I'm thrilled not to be alone in not giving Vick a free pass. In the days leading up to Vick's dramatic moment Monday in Richmond, I was growing weary of many African Americans treating him as if he were the victim of an overzealous prosecutor. There were the demands to not rush to judgment. There were the reminders that in America everyone is innocent until proven guilty. And there was the creeping belief that Vick was being singled out because he was a black man who had grown so rich that the white man had to take him down.
Have there been and will there be blacks disproportionately bearing the brunt of criminal prosecutions? Yes.

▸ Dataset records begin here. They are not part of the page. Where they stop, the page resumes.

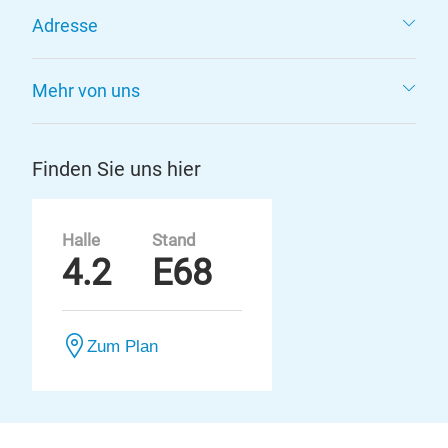
Adresse
Mehr von uns
Finden Sie uns hier
Halle
Stand
4.2
E68
Zum Plan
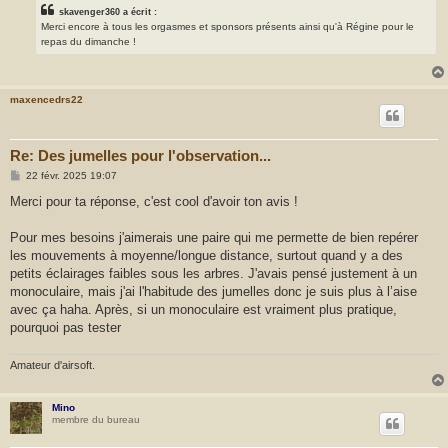
skavenger360 a écrit :
Merci encore à tous les orgasmes et sponsors présents ainsi qu'à Régine pour le
repas du dimanche !
maxencedrs22
Re: Des jumelles pour l'observation...
M
22 févr. 2025 19:07
e
s
Merci pour ta réponse, c'est cool d'avoir ton avis !
s
a
g
Pour mes besoins j'aimerais une paire qui me permette de bien repérer
e
les mouvements à moyenne/longue distance, surtout quand y a des
petits éclairages faibles sous les arbres. J'avais pensé justement à un
monoculaire, mais j'ai l'habitude des jumelles donc je suis plus à l’aise
avec ça haha. Après, si un monoculaire est vraiment plus pratique,
pourquoi pas tester
Amateur d'airsoft.
Mino
membre du bureau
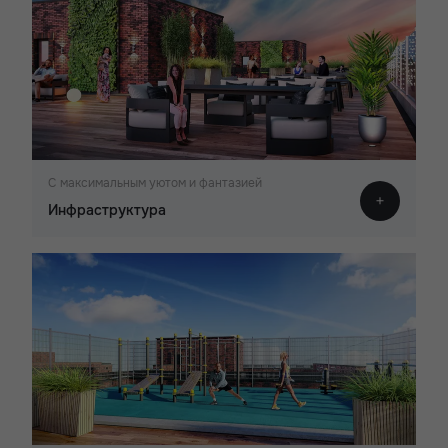
С максимальным уютом и фантазией
Инфраструктура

But I refuse to circle my wagons to protect the likes of Michael Vick.
If there is a twinge of anger in that last sentence it's because, as a black man, I am angry -- at Vick and other black men of incredible talent who achieve enviable stature against the odds and then throw it all away. The 27-year-old quarterback in December 2004 signed a record 10-year contract worth $130 million. Yet all it took to snuff out his own career was a criminal dogfighting enterprise called "Bad Newz Kennels," which Vick financed and where he participated in cruelly snuffing out underperforming and losing pit bulls.
His guilty plea came after weeks of lying. He lied to Arthur Blank, the owner of the Falcons. He lied to National Football League Commissioner Roger Goodell. And he lied to the legion of fans who marveled at his prowess on the gridiron.
All that money. All that prestige. All that power to do good, to be a positive role model for black boys and men across the country. Black pride in action.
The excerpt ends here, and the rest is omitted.